Liminal Politics in the New Age of Disease: Technocratic Mimeticism, 2023

The Covid-19 pandemic exemplifies an emergent form of hegemony in late modern societies, a techno... more The Covid-19 pandemic exemplifies an emergent form of hegemony in late modern societies, a technocratic managerialism in which the interlocking elites who populate government and corporate bureaucracies, big tech, large media organisations, and academia define the ‘social good’ and construct a consensus for the implementation of the policies they view as necessary to achieve it.

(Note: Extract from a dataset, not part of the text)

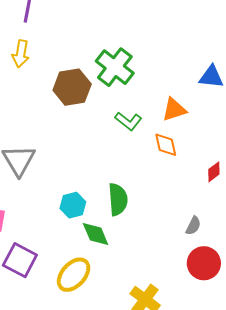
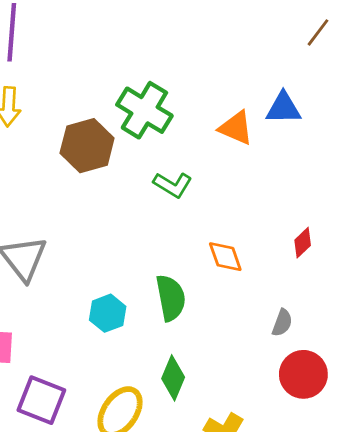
orange triangle: (174, 110) -> (236, 128), moved, turned 48
orange diamond: (166, 145) -> (225, 257), moved
green diamond: (96, 234) -> (173, 378), moved, turned 52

Policy measures are increasingly legitimised by ‘expert opinion’ rather than as expressions of the ‘popular will’. The chapter attempts to understand the phenomenon of ‘expertise’ using the concept of ‘trickster logic’. Central to trickster logic are processes of substitution, mediation, and translation. ‘Experts’ are typically individuals who have mastered abstract idioms into which they translate elements of social experience. In the process, they generate conceptual and normative constructs which react back on the social world, enabling experts – or more accurately, the policymakers and managerial bureaucracies which employ them – to influence conduct and behaviour. The result is an ‘inversion of reality’, in which abstract constructs take precedence over people’s concrete life-circumstances and individual judgement and legitimise a fine-grained regulation of the conduct of individuals. There is an elective affinity of expertise with three other fundamental aspects of contemporary society: the digitalisation and datafication of social life; the growth of managerialism and bureaucracy; and the expanding influence and numbers of the professional-managerial class. In combination, these influences give rise to a managed society in which an ever-expanding area of human life is subjected to surveillance, regulation, and administrative control.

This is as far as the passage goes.